[Saved data entries]
————————

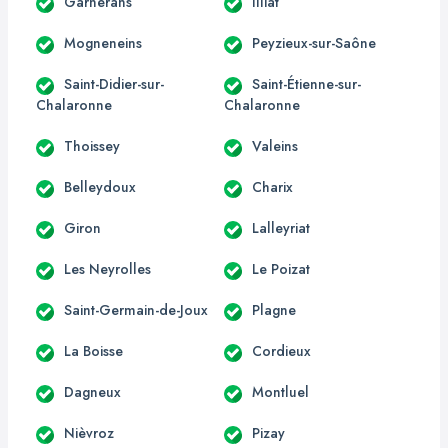
Garnerans
Illiat
Mogneneins
Peyzieux-sur-Saône
Saint-Didier-sur-
Saint-Étienne-sur-
Chalaronne
Chalaronne
Thoissey
Valeins
Belleydoux
Charix
Giron
Lalleyriat
Les Neyrolles
Le Poizat
Saint-Germain-de-Joux
Plagne
La Boisse
Cordieux
Dagneux
Montluel
Nièvroz
Pizay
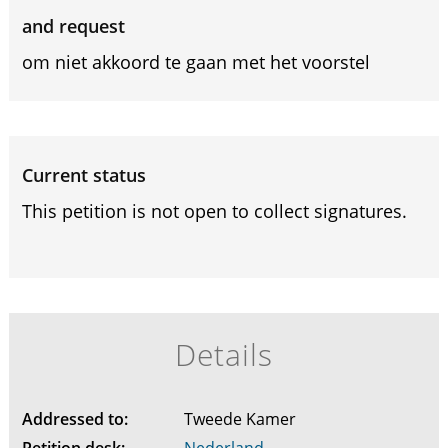
and request
om niet akkoord te gaan met het voorstel
Current status
This petition is not open to collect signatures.
Details
Addressed to:
Tweede Kamer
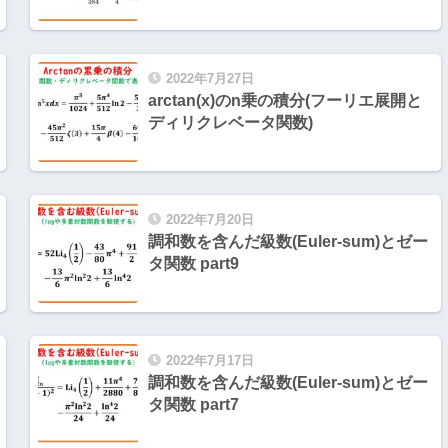
2022年7月27日
arctan(x)のn乗の積分(フーリエ展開と
ディリクレベータ関数)
2022年7月20日
調和数を含んだ級数(Euler-sum)とゼー
タ関数 part9
2022年7月17日
調和数を含んだ級数(Euler-sum)とゼー
タ関数 part7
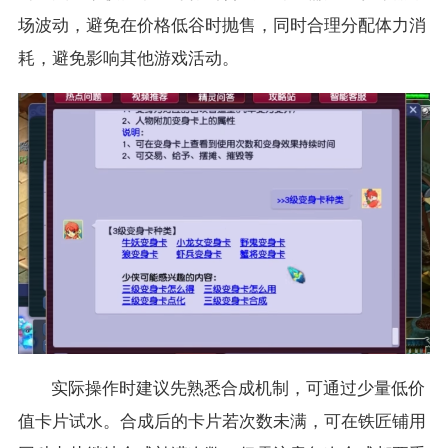
场波动，避免在价格低谷时抛售，同时合理分配体力消
耗，避免影响其他游戏活动。
实际操作时建议先熟悉合成机制，可通过少量低价
值卡片试水。合成后的卡片若次数未满，可在铁匠铺用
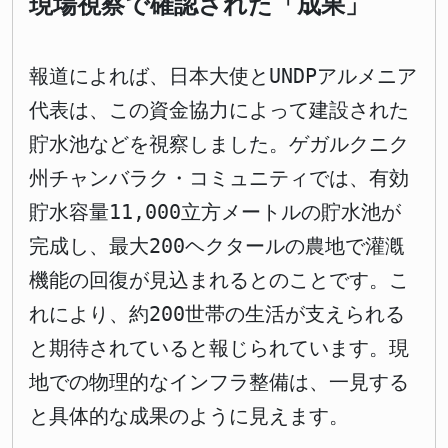
現場視察で確認された「成果」
報道によれば、日本大使とUNDPアルメニア
代表は、この資金協力によって建設された
貯水池などを視察しました。ゲガルクニク
州チャンバラク・コミュニティでは、有効
貯水容量11,000立方メートルの貯水池が
完成し、最大200ヘクタールの農地で灌漑
機能の回復が見込まれるとのことです。こ
れにより、約200世帯の生活が支えられる
と期待されていると報じられています。現
地での物理的なインフラ整備は、一見する
と具体的な成果のように見えます。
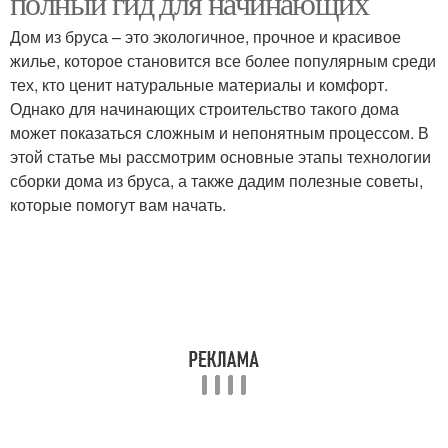
полный гид для начинающих
Дом из бруса – это экологичное, прочное и красивое
жилье, которое становится все более популярным среди
тех, кто ценит натуральные материалы и комфорт.
Однако для начинающих строительство такого дома
может показаться сложным и непонятным процессом. В
этой статье мы рассмотрим основные этапы технологии
сборки дома из бруса, а также дадим полезные советы,
которые помогут вам начать.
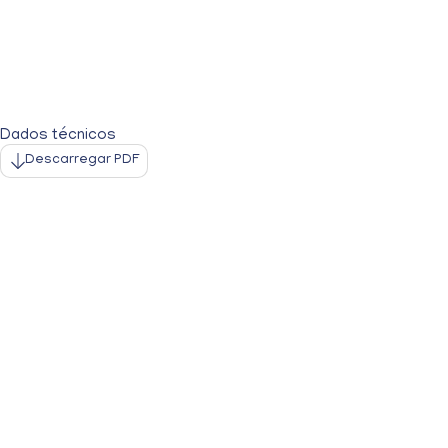
Dados técnicos
Descarregar PDF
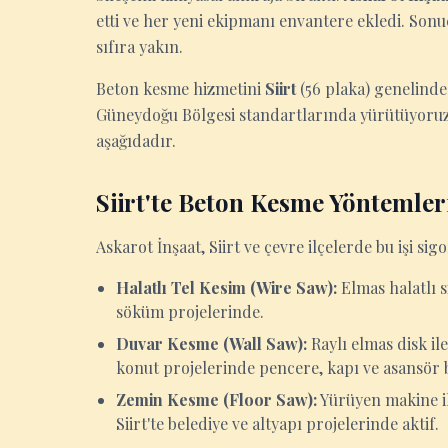
etti ve her yeni ekipmanı envantere ekledi. Sonuç
sıfıra yakın.
Beton kesme hizmetini
Siirt
(56 plaka) genelinde
Güneydoğu Bölgesi standartlarında yürütüyoruz.
aşağıdadır.
Siirt'te Beton Kesme Yöntemler
Askarot İnşaat, Siirt ve çevre ilçelerde bu işi sigo
Halatlı Tel Kesim (Wire Saw):
Elmas halatlı s
söküm projelerinde.
Duvar Kesme (Wall Saw):
Raylı elmas disk il
konut projelerinde pencere, kapı ve asansör 
Zemin Kesme (Floor Saw):
Yürüyen makine ile
Siirt'te belediye ve altyapı projelerinde aktif.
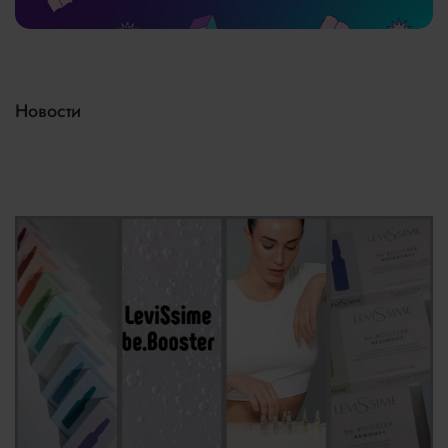
Новости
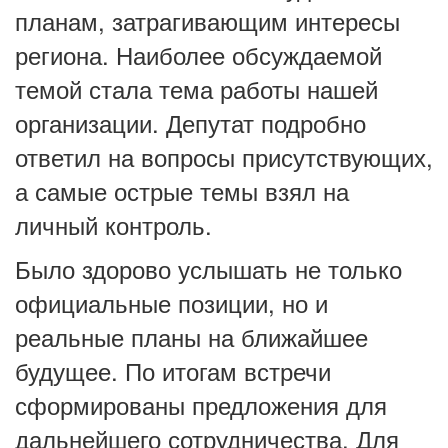
планам, затрагивающим интересы
региона. Наиболее обсуждаемой
темой стала тема работы нашей
организации. Депутат подробно
ответил на вопросы присутствующих,
а самые острые темы взял на
личный контроль.
Было здорово услышать не только
официальные позиции, но и
реальные планы на ближайшее
будущее. По итогам встречи
сформированы предложения для
дальнейшего сотрудничества. Для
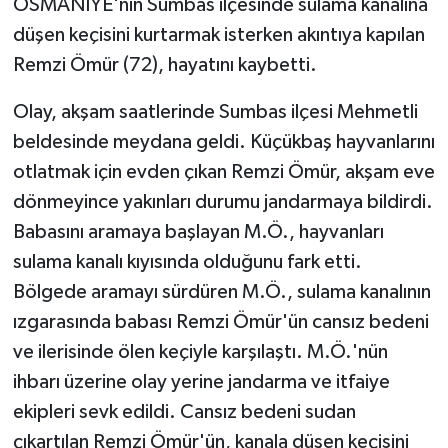
OSMANİYE'nin Sumbas ilçesinde sulama kanalına
düşen keçisini kurtarmak isterken akıntıya kapılan
Remzi Ömür (72), hayatını kaybetti.
Olay, akşam saatlerinde Sumbas ilçesi Mehmetli
beldesinde meydana geldi. Küçükbaş hayvanlarını
otlatmak için evden çıkan Remzi Ömür, akşam eve
dönmeyince yakınları durumu jandarmaya bildirdi.
Babasını aramaya başlayan M.Ö., hayvanları
sulama kanalı kıyısında olduğunu fark etti.
Bölgede aramayı sürdüren M.Ö., sulama kanalının
ızgarasında babası Remzi Ömür'ün cansız bedeni
ve ilerisinde ölen keçiyle karşılaştı. M.Ö.'nün
ihbarı üzerine olay yerine jandarma ve itfaiye
ekipleri sevk edildi. Cansız bedeni sudan
çıkartılan Remzi Ömür'ün, kanala düşen keçisini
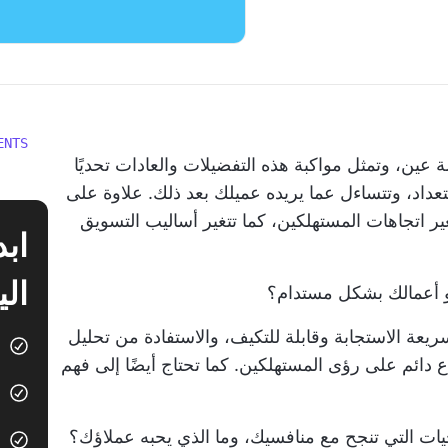
ENTS
عين، وتمثل مواكبة هذه التفضيلات والعادات تحديًا
تعداد، وتتساءل عما يريده عميلك بعد ذلك. علاوة على
ر اتجاهات المستهلكين، كما تتغير أساليب التسويق
الي
و أعمالك بشكل مستدام؟
يعة الاستجابة وقابلة للتكيف، والاستفادة من تحليل
ع دائم على رؤى المستهلكين. كما تحتاج أيضًا إلى فهم
يات التي تنجح مع منافسيك، وما الذي يحبه عملاؤك؟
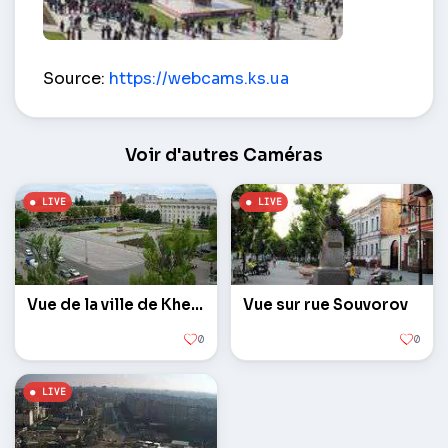
place de la Liberté – Kherson
Source:
https://webcams.ks.ua
Voir d'autres Caméras
Vue de la ville de Kherson Conseil
Vue sur rue Souvorov
0
0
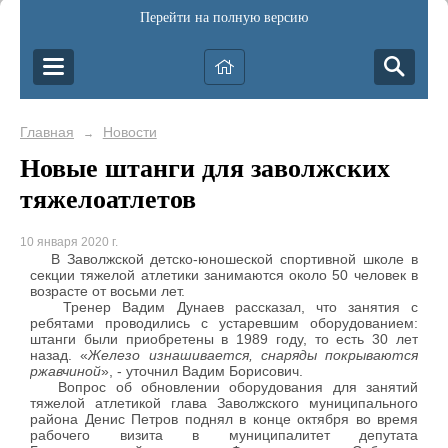
Перейти на полную версию
Главная
Новости
→
Новые штанги для заволжских
тяжелоатлетов
10 января 2020 г.
В Заволжской детско-юношеской спортивной школе в
секции тяжелой атлетики занимаются около 50 человек в
возрасте от восьми лет.
Тренер Вадим Дунаев рассказал, что занятия с
ребятами проводились с устаревшим оборудованием:
штанги были приобретены в 1989 году, то есть 30 лет
назад. «
Железо изнашивается, снаряды покрываются
ржавчиной
», - уточнил Вадим Борисович.
Вопрос об обновлении оборудования для занятий
тяжелой атлетикой глава Заволжского муниципального
района Денис Петров поднял в конце октября во время
рабочего визита в муниципалитет депутата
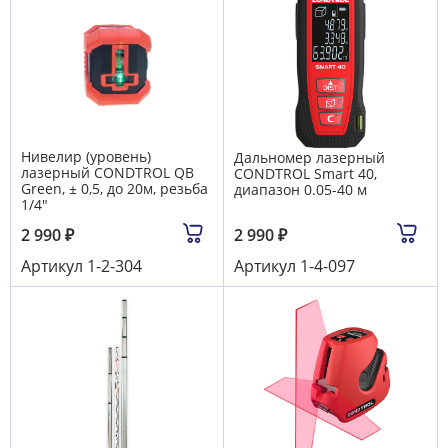
Нивелир (уровень)
Дальномер лазерный
лазерный CONDTROL QB
CONDTROL Smart 40,
Green, ± 0,5, до 20м, резьба
диапазон 0.05-40 м
1/4"
2 990
₽
2 990
₽
Артикул
1-2-304
Артикул
1-4-097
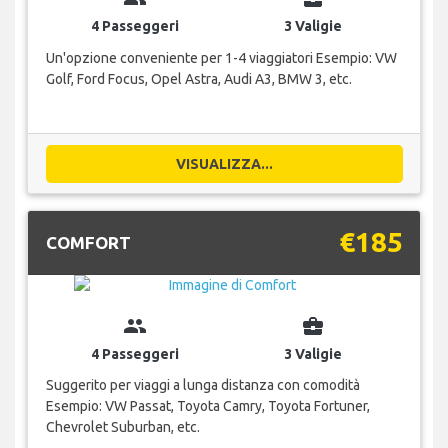
4 Passeggeri
3 Valigie
Un'opzione conveniente per 1-4 viaggiatori Esempio: VW
Golf, Ford Focus, Opel Astra, Audi A3, BMW 3, etc.
VISUALIZZA...
€185
COMFORT
group
business_center
4 Passeggeri
3 Valigie
Suggerito per viaggi a lunga distanza con comodità
Esempio: VW Passat, Toyota Camry, Toyota Fortuner,
Chevrolet Suburban, etc.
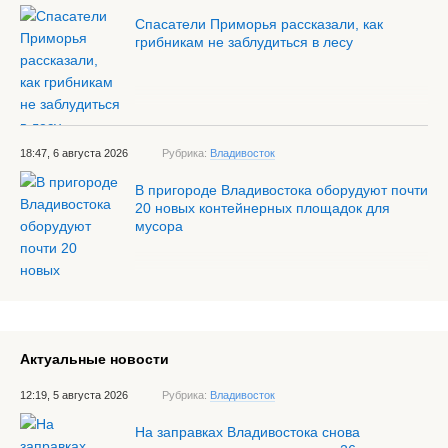
Спасатели Приморья рассказали, как
грибникам не заблудиться в лесу
18:47, 6 августа 2026
Рубрика:
Владивосток
В пригороде Владивостока оборудуют почти
20 новых контейнерных площадок для
мусора
Актуальные новости
12:19, 5 августа 2026
Рубрика:
Владивосток
На заправках Владивостока снова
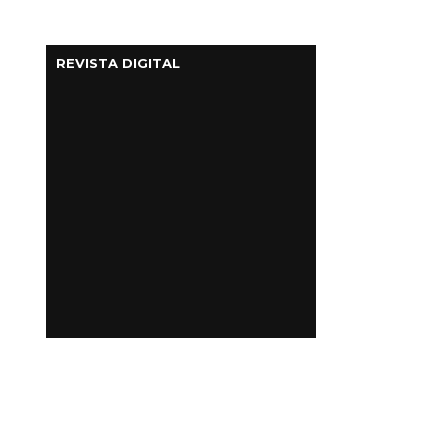
REVISTA DIGITAL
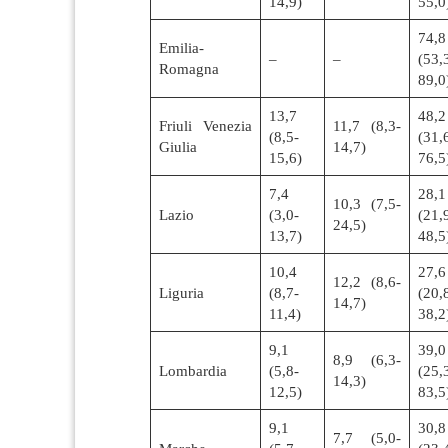
14,9)
55,0
74,8
Emilia-
–
–
(53,
Romagna
89,0
13,7
48,2
Friuli Venezia
11,7 (8,3-
(8,5-
(31,
Giulia
14,7)
15,6)
76,5
7,4
28,1
10,3 (7,5-
Lazio
(3,0-
(21,
24,5)
13,7)
48,5
10,4
27,6
12,2 (8,6-
Liguria
(8,7-
(20,
14,7)
11,4)
38,2
9,1
39,0
8,9 (6,3-
Lombardia
(5,8-
(25,
14,3)
12,5)
83,5
9,1
30,8
7,7 (5,0-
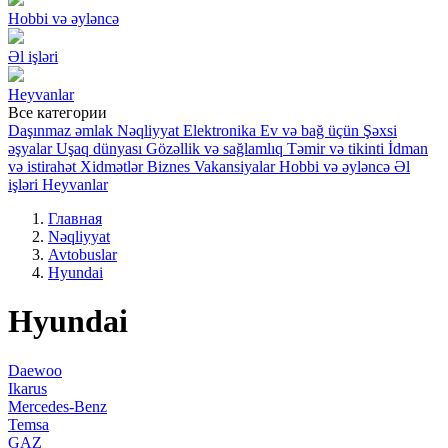
Hobbi və əyləncə
Əl işləri
Heyvanlar
Все категории
Daşınmaz əmlak
Nəqliyyat
Elektronika
Ev və bağ üçün
Şəxsi
əşyalar
Uşaq dünyası
Gözəllik və sağlamlıq
Təmir və tikinti
İdman
və istirahət
Xidmətlər
Biznes
Vakansiyalar
Hobbi və əyləncə
Əl
işləri
Heyvanlar
Главная
Nəqliyyat
Avtobuslar
Hyundai
Hyundai
Daewoo
Ikarus
Mercedes-Benz
Temsa
GAZ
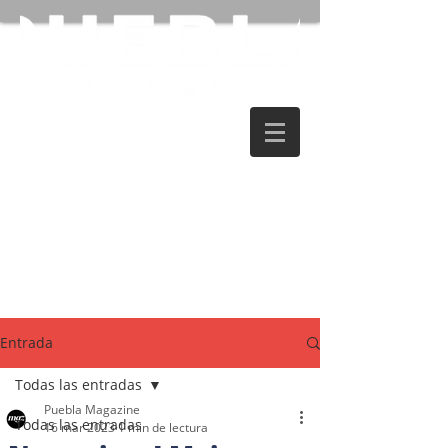
Entrada
Todas las entradas
Puebla Magazine
Todas las entradas
16 mar 2023
1 min de lectura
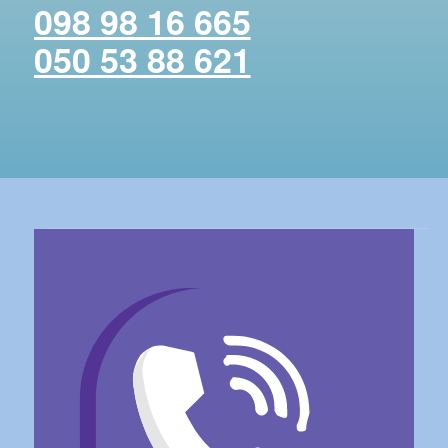
098 98 16 665
050 53 88 621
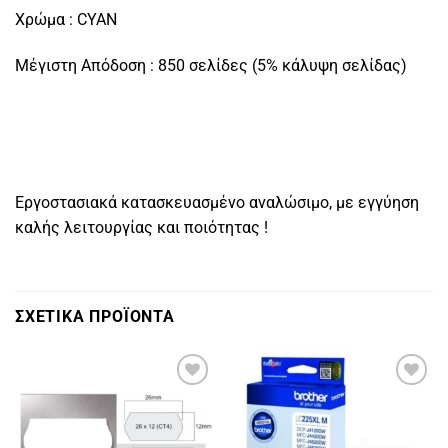
Χρώμα : CYAN
Μέγιστη Απόδοση : 850 σελίδες (5% κάλυψη σελίδας)
Εργοστασιακά κατασκευασμένο αναλώσιμο, με εγγύηση
καλής λειτουργίας και ποιότητας !
ΣΧΕΤΙΚΑ ΠΡΟΪΟΝΤΑ
Πρόσθήκη
Πρόσθήκη
στην
στην
λίστα
λίστα
επιθυμιών
επιθυμιών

————————

*Task prompt*:
Each line in which the string "projelerinde" is found must be copied from the data.

*Problem solution*:
söküm projelerinde.
konut projelerinde pencere, kapı ve asansör 
Siirt'te belediye ve altyapı projelerinde aktif.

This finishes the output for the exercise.